I was extinguishing the candle that had been burning for several hours, which is somewhat of a Sunday tradition in our home. George had gone upstairs already, and it was the first Sunday of the new year.
Most Sundays, I can walk in, take a breath, and walk out before the tears hit. On this Sunday, that wouldn’t be the case.
I walked in, and straight lost it. I was beyond ugly crying. I was ugly heaving.
I was standing in the door of his closet, hugging his clothes. I was clinching hoodies and jackets. I was moving my face from item to item, breathing deeply, trying so hard to smell him.
To smell anything really.
The more of those precious items I sniffed, the harder I cried. Nothing. Nothing but fabric. No lingering scents of Old Spice, Dove body wash, or Axe body spray.
The faint smell of his hair on the collars of his shirts, all but a memory now.
I rarely let myself drift into this space. The uncontrolled type of grief that is frightening and hard to pull myself out of.
It is almost always when I am alone, mornings, drives, and showers. Even my best friend, and the person I trust most with my feelings, my sweet husband, seldom sees these sacred moments.
I turned off the light, closed the door, and whispered, “Good night, Man, happy new year.” And I made my way upstairs.
I was feeling exhausted and emotionally spent when I stepped into the shower. As the hot water washed my tears away, it hit me. The variations of happy. I will never be that kind of happy ever again.
The kind of happy, where no one is missing. The kind of happy where you feel whole, complete. The kind of happy where there is no, “if only.”
I have been happy, joyous even since Marik left us. The day Shellbi graduated from Boot camp and A school. The day I hugged Tori tight when she arrived for the wedding weekend. The day I watched my beautiful daughter marry a boy I genuinely love.

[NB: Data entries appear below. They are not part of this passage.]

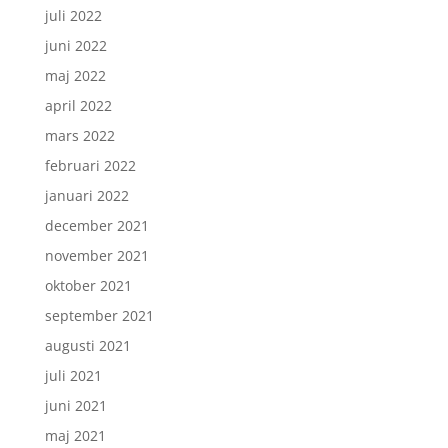
juli 2022
juni 2022
maj 2022
april 2022
mars 2022
februari 2022
januari 2022
december 2021
november 2021
oktober 2021
september 2021
augusti 2021
juli 2021
juni 2021
maj 2021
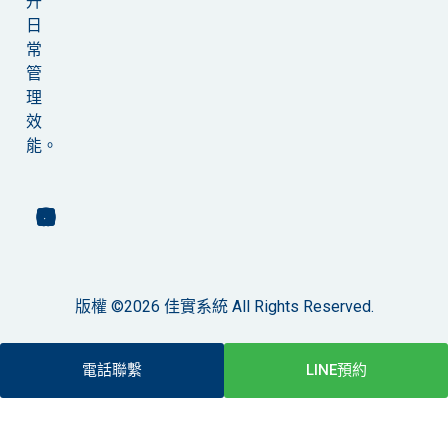
升
日
常
管
理
效
能。
版權 ©2026 佳實系統 All Rights Reserved.
電話聯繫
LINE預約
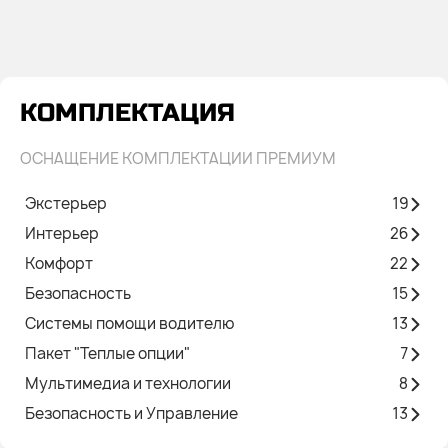
КОМПЛЕКТАЦИЯ
ОСНАЩЕНИЕ КОМПЛЕКТАЦИИ ПРЕМИУМ
Экстерьер
19
Интерьер
26
Комфорт
22
Безопасность
15
Системы помощи водителю
13
Пакет "Теплые опции"
7
Мультимедиа и технологии
8
Безопасность и Управление
13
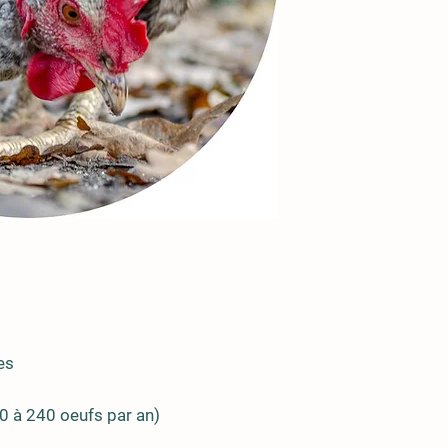
es
 à 240 oeufs par an)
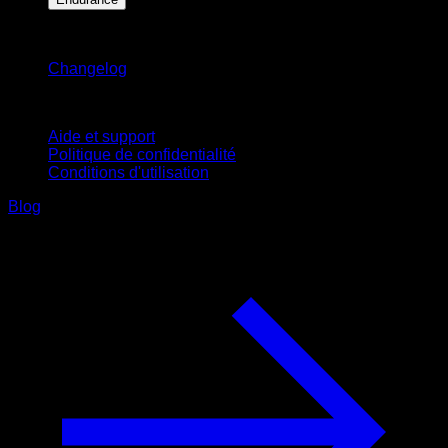
Restez informé
Changelog
Support
Aide et support
Politique de confidentialité
Conditions d'utilisation
Blog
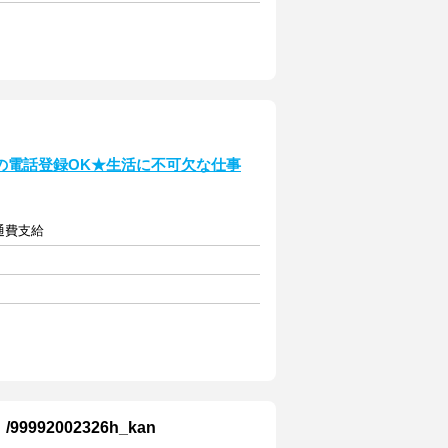
の電話登録OK★生活に不可欠な仕事
交通費支給
92002326h_kan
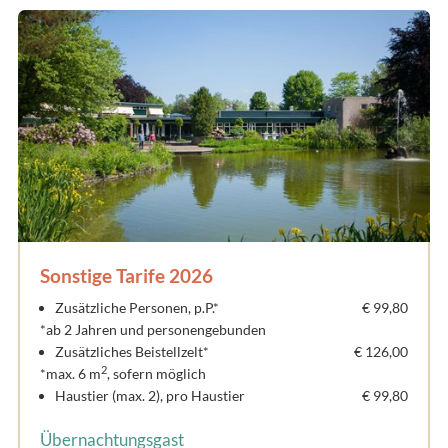
Sonstige Tarife 2026
Zusätzliche Personen, p.P.*
€ 99,80
*ab 2 Jahren und personengebunden
Zusätzliches Beistellzelt*
€ 126,00
2
*max. 6 m
, sofern möglich
Haustier (max. 2), pro Haustier
€ 99,80
Übernachtungsgast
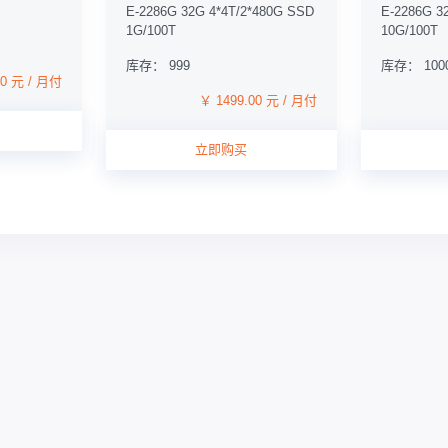
E-2286G 32G 4*4T/2*480G SSD
E-2286G 3
1G/100T
10G/100T
库存： 999
库存： 100
00 元 / 月付
￥ 1499.00 元 / 月付
立即购买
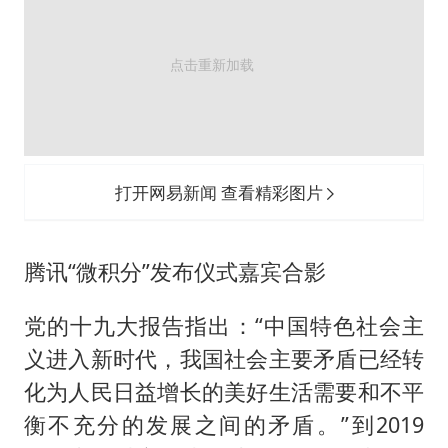
打开网易新闻 查看精彩图片
腾讯“微积分”发布仪式嘉宾合影
党的十九大报告指出：“中国特色社会主
义进入新时代，我国社会主要矛盾已经转
化为人民日益增长的美好生活需要和不平
衡不充分的发展之间的矛盾。”到2019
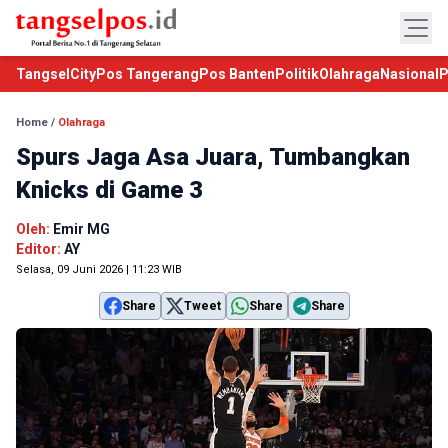
TangselCity
Pos Tangerang
Pos Banten
Politik
Olahraga
Nasional
P
Home
/
Olahraga
Spurs Jaga Asa Juara, Tumbangkan
Knicks di Game 3
Oleh:
Emir MG
Editor:
AY
Selasa, 09 Juni 2026 | 11:23 WIB
Share
Tweet
Share
Share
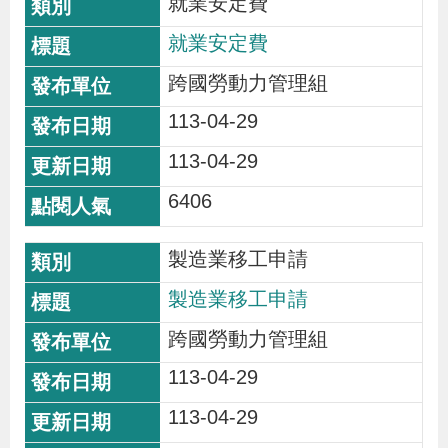
就業安定費
貪
就業安定費
瀆
跨國勞動力管理組
交
113-04-29
通
113-04-29
位
6406
置
圖
製造業移工申請
製造業移工申請
跨國勞動力管理組
113-04-29
113-04-29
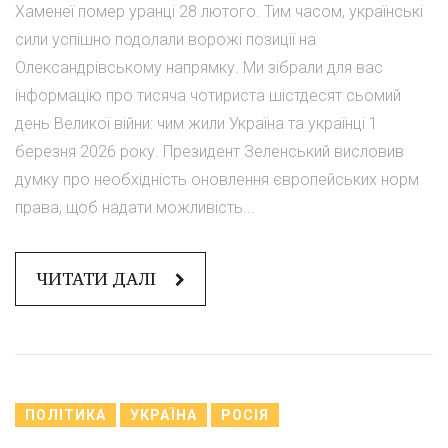
Хаменеї помер уранці 28 лютого. Тим часом, українські
сили успішно подолали ворожі позиції на
Олександрівському напрямку. Ми зібрали для вас
інформацію про тисяча чотириста шістдесят сьомий
день Великої війни: чим жили Україна та українці 1
березня 2026 року. Президент Зеленський висловив
думку про необхідність оновлення європейських норм
права, щоб надати можливість...
ЧИТАТИ ДАЛІ
ПОЛІТИКА
УКРАЇНА
РОСІЯ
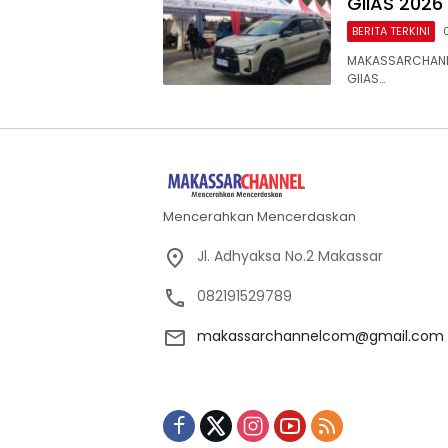
GIIAS 2026
BERITA TERKINI
MAKASSARCHANN
GIIAS…
Mencerahkan Mencerdaskan
Jl. Adhyaksa No.2 Makassar
082191529789
makassarchannelcom@gmail.com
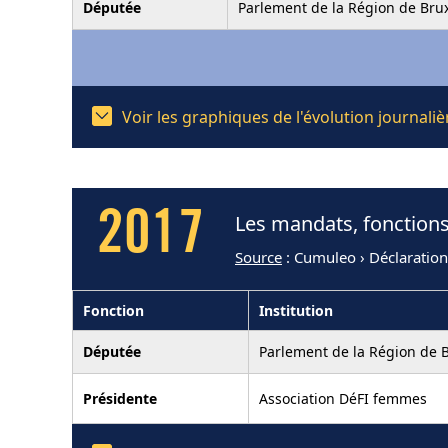
Députée
Parlement de la Région de Brux
Voir les graphiques de l'évolution journal
2017
Les mandats, fonctions
Source
: Cumuleo › Déclaratio
Fonction
Institution
Députée
Parlement de la Région de B
Présidente
Association DéFI femmes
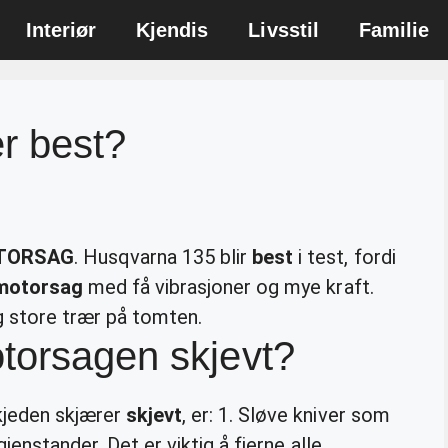
Interiør
Kjendis
Livsstil
Familie
r best?
TORSAG
. Husqvarna 135 blir
best
i test, fordi
motorsag
med få vibrasjoner og mye kraft.
 store trær på tomten.
torsagen skjevt?
kjeden skjærer
skjevt
, er: 1. Sløve kniver som
jenstander. Det er viktig å fjerne alle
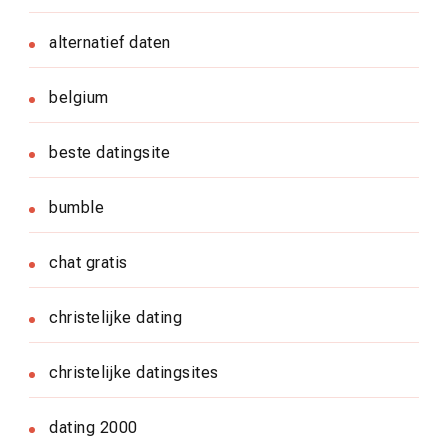
alternatief daten
belgium
beste datingsite
bumble
chat gratis
christelijke dating
christelijke datingsites
dating 2000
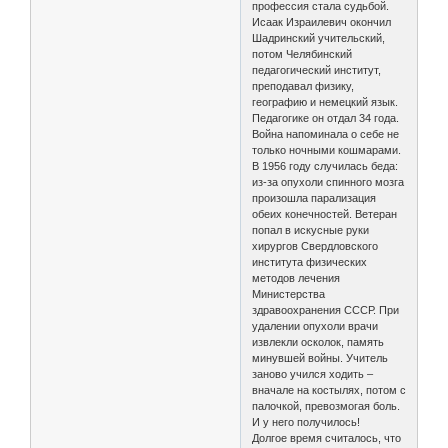
профессия стала судьбой.
Исаак Израилевич окончил
Шадринский учительский,
потом Челябинский
педагогический институт,
преподавал физику,
географию и немецкий язык.
Педагогике он отдал 34 года.
Война напоминала о себе не
только ночными кошмарами.
В 1956 году случилась беда:
из-за опухоли спинного мозга
произошла парализация
обеих конечностей. Ветеран
попал в искусные руки
хирургов Свердловского
института физических
методов лечения
Министерства
здравоохранения СССР. При
удалении опухоли врачи
извлекли осколок, память
минувшей войны. Учитель
заново учился ходить –
вначале на костылях, потом с
палочкой, превозмогая боль.
И у него получилось!
Долгое время считалось, что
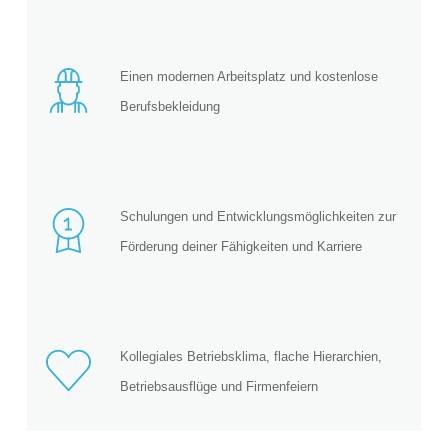
Einen modernen Arbeitsplatz und kostenlose
Berufsbekleidung
Schulungen und Entwicklungsmöglichkeiten zur
Förderung deiner Fähigkeiten und Karriere
Kollegiales Betriebsklima, flache Hierarchien,
Betriebsausflüge und Firmenfeiern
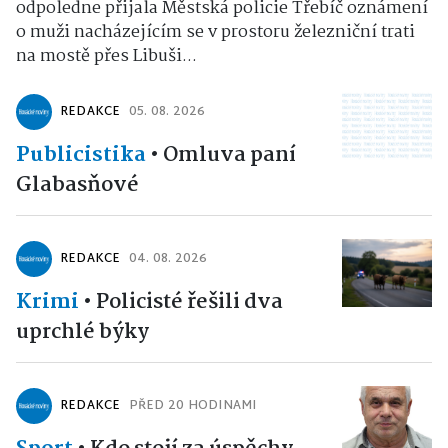
odpoledne přijala Městská policie Třebíč oznámení
o muži nacházejícím se v prostoru železniční trati
na mostě přes Libuši...
REDAKCE
05. 08. 2026
Publicistika
•
Omluva paní
Glabasňové
REDAKCE
04. 08. 2026
Krimi
•
Policisté řešili dva
uprchlé býky
REDAKCE
PŘED 20 HODINAMI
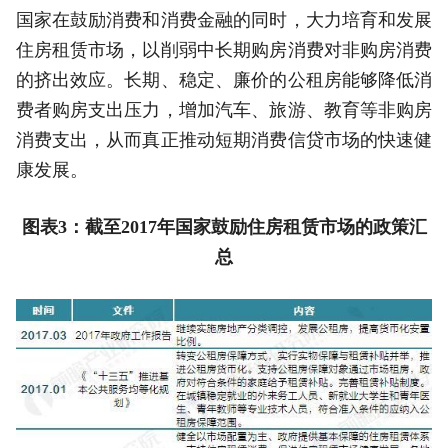
国家在鼓励消费和消费金融的同时，大力培育和发展
住房租赁市场，以削弱中长期购房消费对非购房消费
的挤出效应。长期、稳定、廉价的公租房能够降低消
费者购房支出压力，增加汽车、旅游、教育等非购房
消费支出，从而真正推动短期消费信贷市场的快速健
康发展。
图表3：截至2017年国家鼓励住房租赁市场的政策汇
总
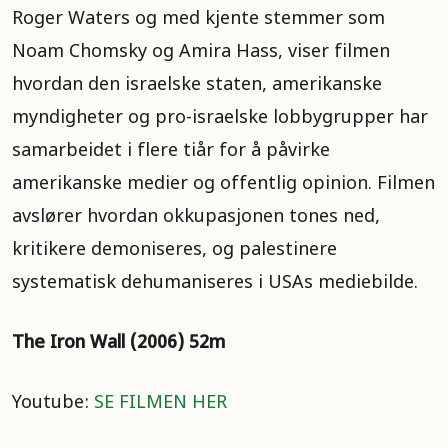
Roger Waters og med kjente stemmer som
Noam Chomsky og Amira Hass, viser filmen
hvordan den israelske staten, amerikanske
myndigheter og pro-israelske lobbygrupper har
samarbeidet i flere tiår for å påvirke
amerikanske medier og offentlig opinion. Filmen
avslører hvordan okkupasjonen tones ned,
kritikere demoniseres, og palestinere
systematisk dehumaniseres i USAs mediebilde.
The Iron Wall (2006) 52m
Youtube:
SE FILMEN HER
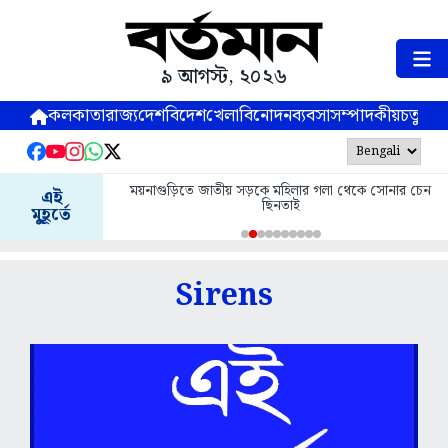
৯ আগস্ট, ২০২৬
কলকাতা
রাজ্য
দেশ
বিদেশ
খেলা
বিনোদন
ব্যবসা
সম্পাদকীয়
চতুষ্পর্ণ
ময়নাগুড়িতে জাতীয় সড়কে মহিলার গলা থেকে সোনার চেন
এই
ছিনতাই
মুহূর্তে
Sirens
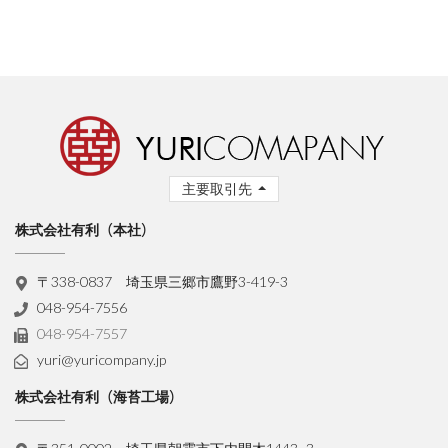
主要取引先
株式会社有利（本社）
〒338-0837 埼玉県三郷市鷹野3-419-3
048-954-7556
048-954-7557
yuri@yuricompany.jp
株式会社有利（海苔工場）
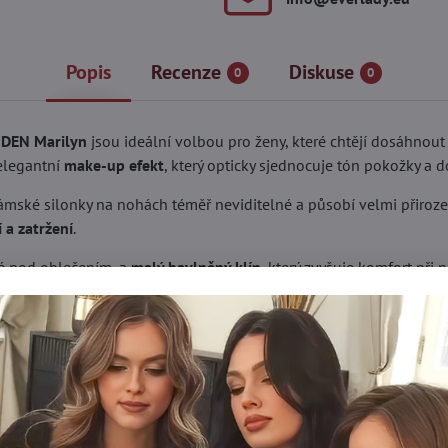
Popis
Recenze
Diskuse
0
0
 DEN Marilyn
jsou ideální volbou pro ženy, které chtějí dosáhno
 elegantní
make-up efekt
, který opticky sjednocuje tón pokožky a
ámské silonky na nohách téměř neviditelné a působí velmi přiroze
 a zatržení
.
lné pod oblečením, a
malý bavlněný klín
, který zvyšuje komfort při 
dná.
na
léto, svatby, oslavy, společenské události i každodenní nošení
.
N
ohy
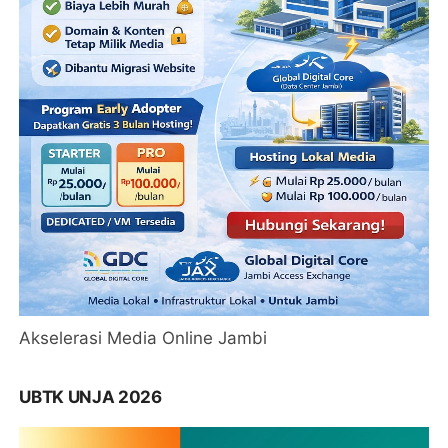
Akselerasi Media Online Jambi
UBTK UNJA 2026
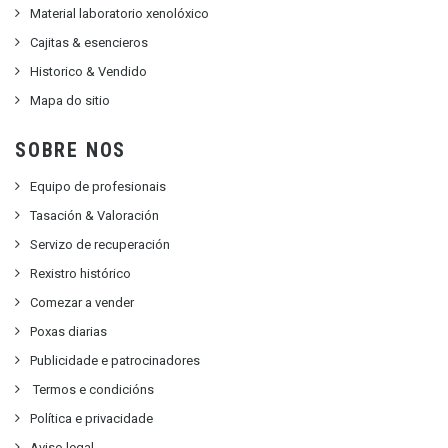
Material laboratorio xenolóxico
Cajitas & esencieros
Historico & Vendido
Mapa do sitio
SOBRE NOS
Equipo de profesionais
Tasación & Valoración
Servizo de recuperación
Rexistro histórico
Comezar a vender
Poxas diarias
Publicidade e patrocinadores
Termos e condicións
Política e privacidade
Aviso legal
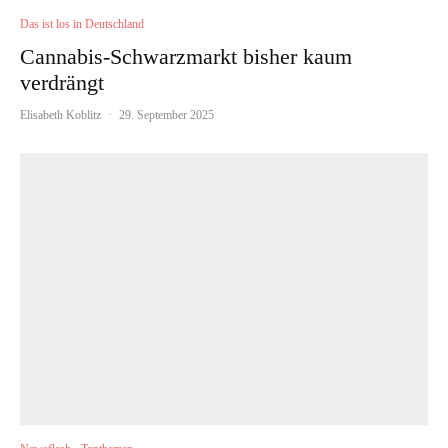
Das ist los in Deutschland
Cannabis-Schwarzmarkt bisher kaum
verdrängt
Elisabeth Koblitz
·
29. September 2025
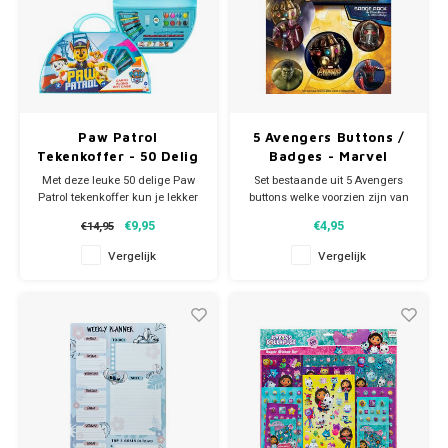
- gum.
Paw Patrol
5 Avengers Buttons /
Tekenkoffer - 50 Delig
Badges - Marvel
Met deze leuke 50 delige Paw
Set bestaande uit 5 Avengers
Patrol tekenkoffer kun je lekker
buttons welke voorzien zijn van
creatief bezig zijn. De
je favoriete superhelden w.o.
€9,95
€4,95
€14,95
Nickelodeon koffer is van
Spiderman, de Hulk en iron
kunststof. Inhoud: - 12
Man. Aan de achterkant van de
Vergelijk
Vergelijk
tekstmarkers - 12 wasco krijtjes
Marvel badges zit een speld
- 12 kleuren waterverf -
zodat ze eenvoudig op kleding,
verfkwast - 6 kleurpotloden - 2
een schooltas of rugzak
potloden - puntenslijper - s
kunnen worden vastgemaak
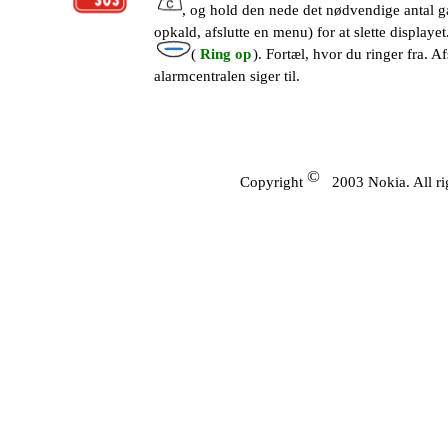
, og hold den nede det nødvendige antal gan
opkald, afslutte en menu) for at slette display
(
Ring op
). Fortæl, hvor du ringer fra. A
alarmcentralen siger til.
©
Copyright
2003 Nokia. All ri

Ya’ll, I have been extremely happy. Giddy happy. But, I will never be that happy again.
I think that is hard to take. It is like a whole new kind of loss, and honestly, it’s exhausting.
It is exhausting learning how to parent a dead child.
As horrible and as blunt as that sounds, I am learning to be a parent all over again, and to a child I can no longer see. Even in the brightest, lightest moments of my life, my heart feels his absence, and there is no changing that fact.
It’s something I learn every single morning when I open my eyes.
Today I will do my best.
Today I will be happy.
But it will be a variation of a happy that I will never be again.